[RECORDS PROVIDED]:
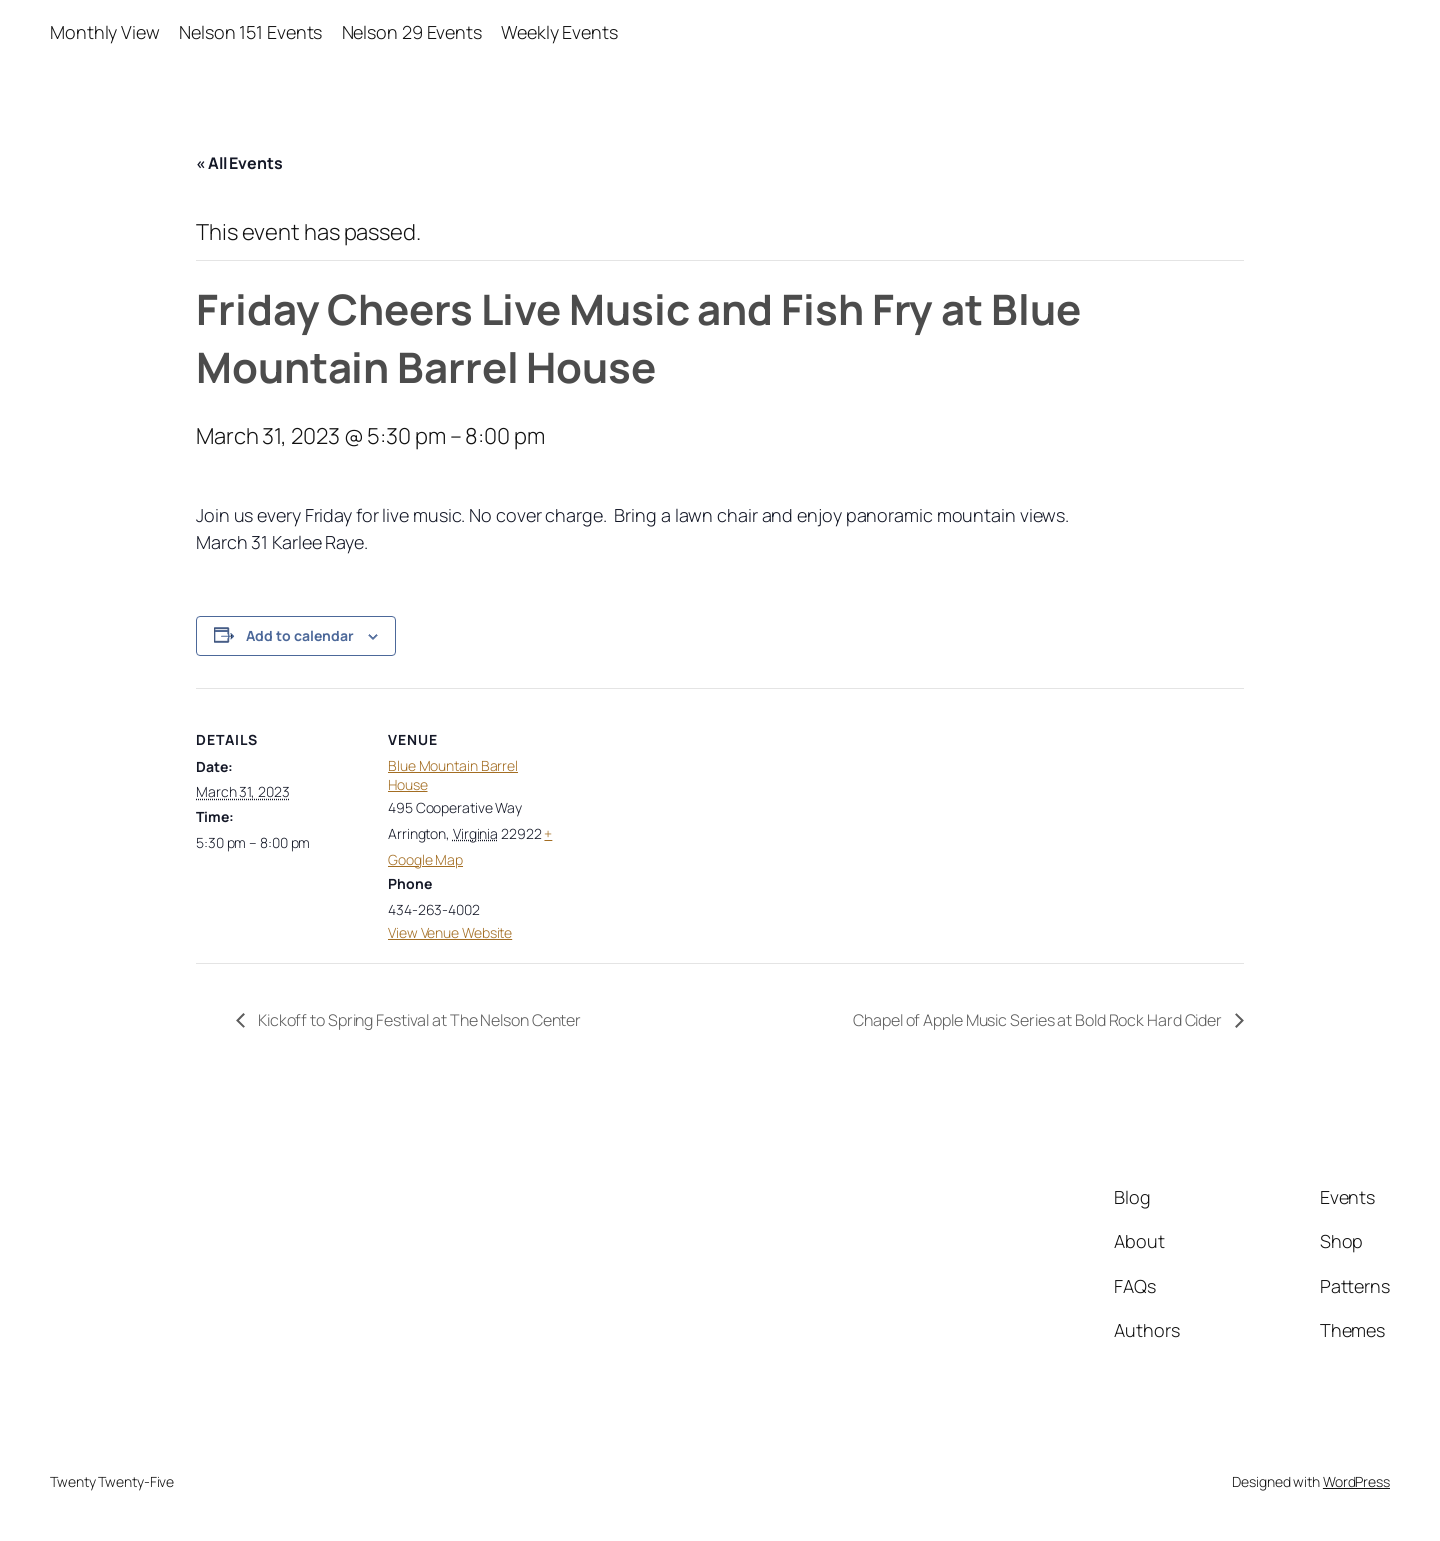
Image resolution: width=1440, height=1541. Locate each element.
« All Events (239, 163)
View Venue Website (450, 932)
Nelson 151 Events (250, 32)
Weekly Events (559, 32)
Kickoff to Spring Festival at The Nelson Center (418, 1020)
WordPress (1356, 1481)
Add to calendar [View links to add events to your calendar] (300, 635)
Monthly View (105, 32)
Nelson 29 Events (412, 32)
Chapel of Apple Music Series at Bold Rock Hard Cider (1039, 1020)
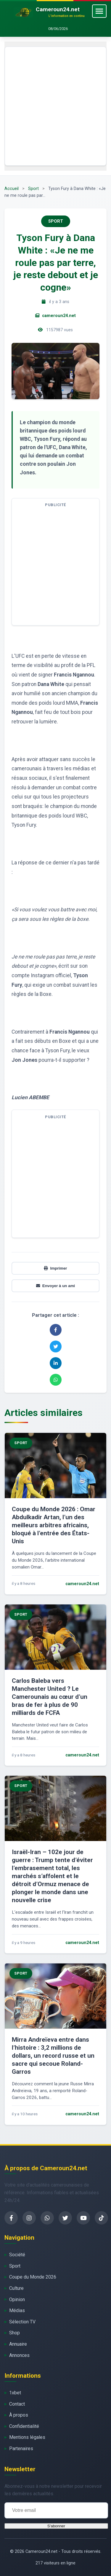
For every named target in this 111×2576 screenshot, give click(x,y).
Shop (14, 2333)
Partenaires (21, 2448)
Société (17, 2254)
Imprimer (55, 1268)
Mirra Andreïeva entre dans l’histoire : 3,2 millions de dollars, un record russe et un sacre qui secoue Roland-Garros (53, 2055)
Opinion (17, 2299)
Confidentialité (24, 2426)
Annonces (19, 2355)
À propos (18, 2415)
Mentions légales (27, 2437)
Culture (16, 2288)
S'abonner (56, 2526)
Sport (33, 188)
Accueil (11, 188)
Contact (17, 2404)
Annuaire (18, 2344)
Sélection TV (22, 2322)
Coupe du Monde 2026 (32, 2277)
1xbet (15, 2393)
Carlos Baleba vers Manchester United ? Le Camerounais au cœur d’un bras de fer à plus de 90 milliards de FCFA (49, 1696)
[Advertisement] (55, 106)
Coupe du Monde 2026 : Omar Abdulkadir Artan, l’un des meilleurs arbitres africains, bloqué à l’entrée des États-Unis (53, 1525)
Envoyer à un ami (55, 1286)
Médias (17, 2310)
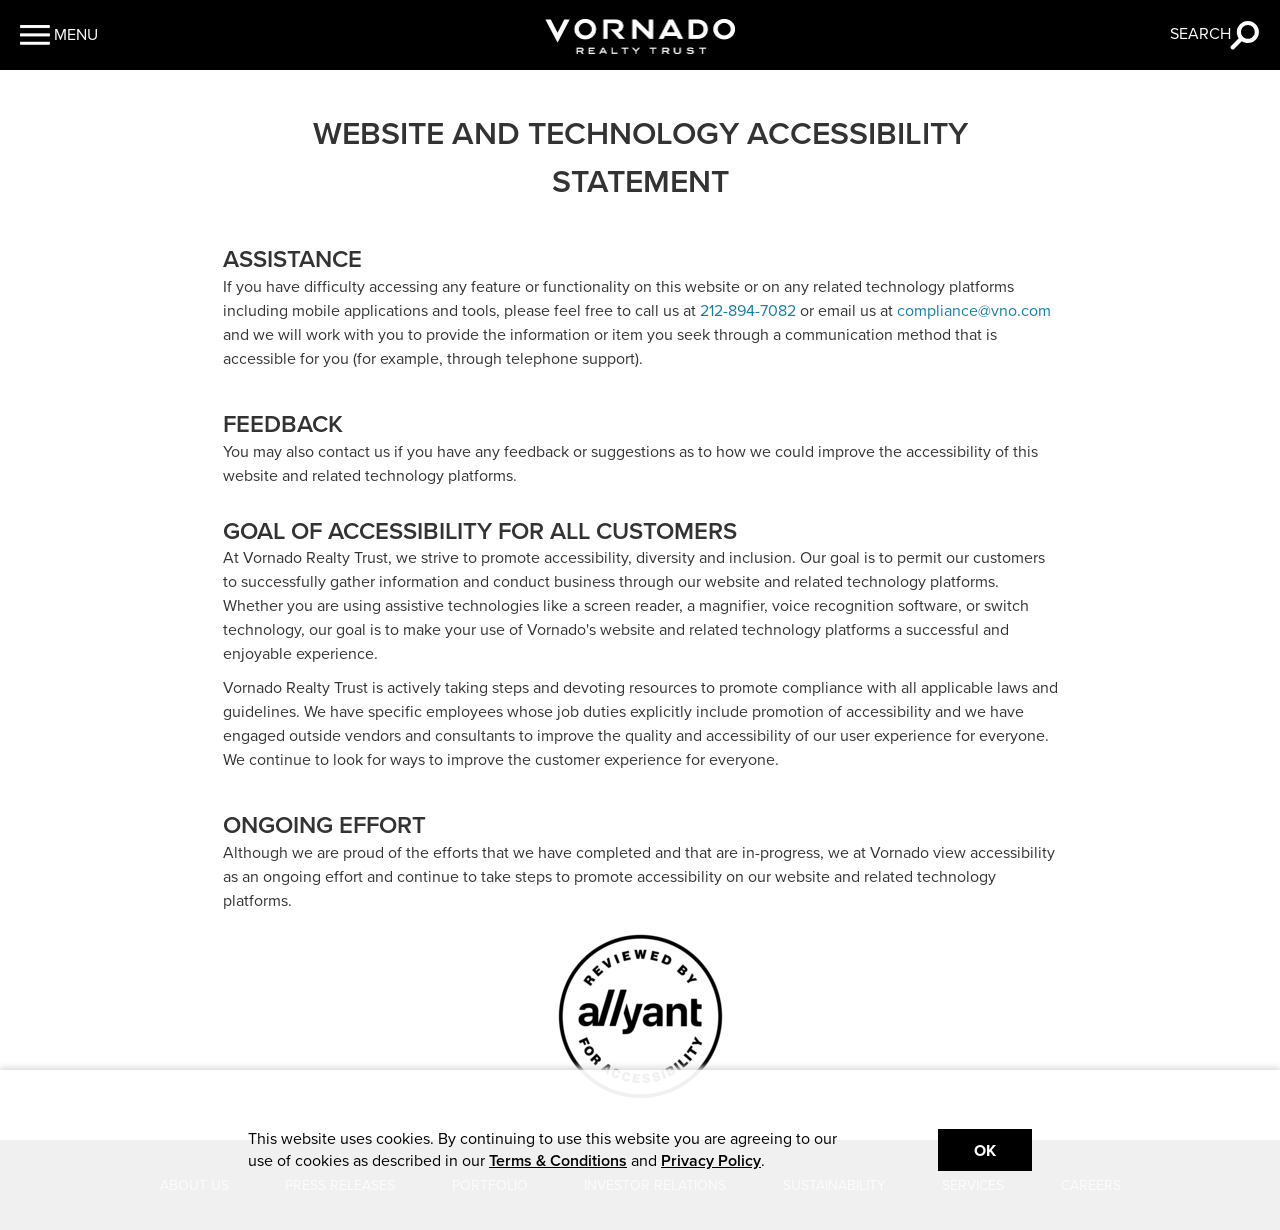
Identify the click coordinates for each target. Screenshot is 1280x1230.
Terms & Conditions (558, 1161)
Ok (985, 1151)
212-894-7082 (748, 311)
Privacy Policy (711, 1161)
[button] (59, 35)
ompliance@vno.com (978, 311)
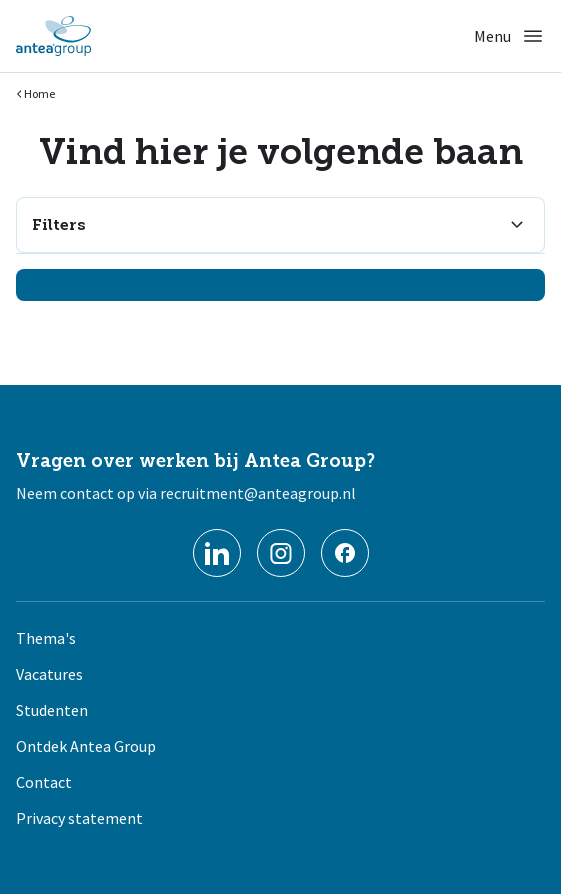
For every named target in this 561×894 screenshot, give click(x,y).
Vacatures (49, 674)
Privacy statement (79, 818)
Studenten (52, 710)
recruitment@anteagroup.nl (258, 493)
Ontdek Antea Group (86, 746)
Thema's (46, 638)
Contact (44, 782)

[INSTRUCTIONS FOR THE TASK]: Although pictures appear among the records above, none are to be output; print exactly the lines from the line containing "Annuaire (18, 2344)" through the line containing "Privacy statement (79, 818)".

[TASK RESULT]:
Annuaire (18, 2344)
Sélection TV (22, 2322)
Coupe du Monde 2026 (32, 2277)
1xbet (15, 2393)
Carlos Baleba vers Manchester United ? Le Camerounais au cœur d’un bras de fer à plus de 90 milliards de FCFA (49, 1696)
[Advertisement] (55, 106)
Coupe du Monde 2026 : Omar Abdulkadir Artan, l’un des meilleurs arbitres africains, bloqué à l’entrée des États-Unis (53, 1525)
Envoyer à un ami (55, 1286)
Médias (17, 2310)
Identify the click coordinates for each target. Screenshot is 1280x1230.
Terms & Conditions (558, 1161)
Ok (985, 1151)
212-894-7082 (748, 311)
Privacy Policy (711, 1161)
[button] (59, 35)
ompliance@vno.com (978, 311)
For every named target in this 561×894 screenshot, give click(x,y).
Vacatures (49, 674)
Privacy statement (79, 818)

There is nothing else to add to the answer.